Amendments and Modifications:
By submitting the required paperwork to the ROC, you can make modifications to the company's address, directors, and share capital more easily. As needed, help with the modifications of the AOA, MOA, and other business papers.
Director and Shareholder Services appointment:
We manage the appointment, resignation, and removal of directors as well as the necessary paperwork that needs to be filed with the ROC. Help oversee shareholder-related operations, such as issuing new shares, transferring existing ones, and keeping track of shareholder information.

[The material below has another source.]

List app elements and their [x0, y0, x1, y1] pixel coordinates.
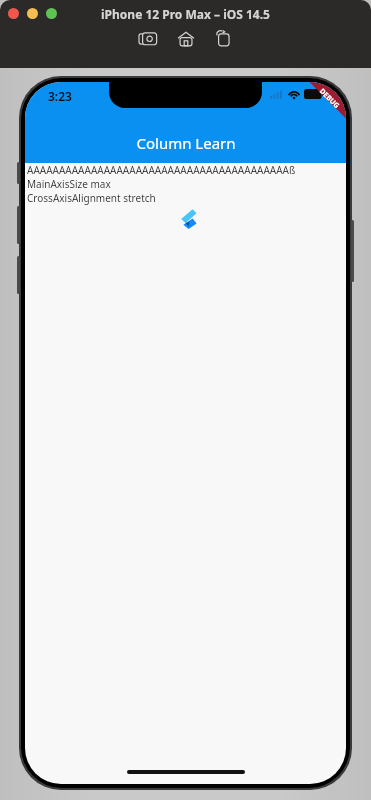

Legal and Compliance Representation:
With the assistance of our staff, disagreements pertaining to ROC filings, compliance problems, or other regulatory matters can be handled without difficulty through dispute resolution. In interactions with the ROC and other regulatory bodies, we speak on behalf of the business.
Due Diligence and Audits:
In order to make sure that ROC regulations are followed and to find any compliance problems, we carry out internal audits. To guarantee ROC compliance, do due diligence on mergers, acquisitions, and other business transactions.
Your company may focus on its main business activities, ensure regulatory compliance, and manage its ROC-related obligations with effectiveness by utilizing SKMC Global's expertise.